ABOUT THIS EXERCISE → The answer must consist solely of the line that contains "from Apple Device Deployment?" and all subsequent lines of the data, each reproduced exactly.

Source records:
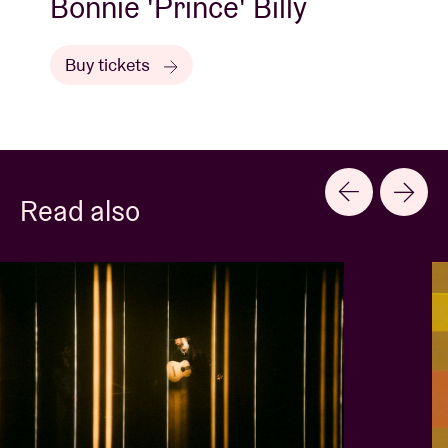
Bonnie 'Prince' Billy
Buy tickets
Read also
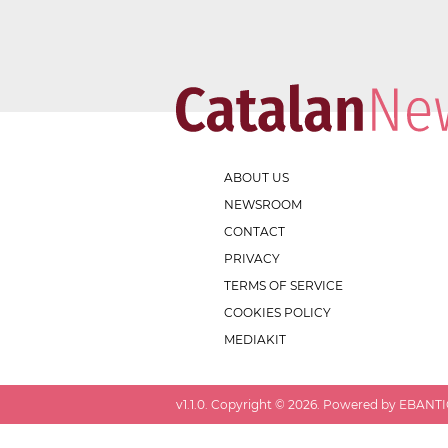
ABOUT US
NEWSROOM
CONTACT
PRIVACY
TERMS OF SERVICE
COOKIES POLICY
MEDIAKIT
v
1.1.0
. Copyright ©
2026
. Powered by EBANTIC.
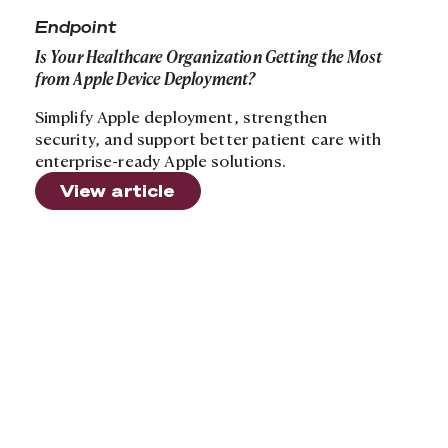
Endpoint
Is Your Healthcare Organization Getting the Most
from Apple Device Deployment?
Simplify Apple deployment, strengthen
security, and support better patient care with
enterprise-ready Apple solutions.
View article
Footer
Sign up to receive news and updates
Useful Links
About
Industries
Contact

REPLY →
from Apple Device Deployment?
Simplify Apple deployment, strengthen
security, and support better patient care with
enterprise-ready Apple solutions.
View article
Footer
Sign up to receive news and updates
Useful Links
About
Industries
Contact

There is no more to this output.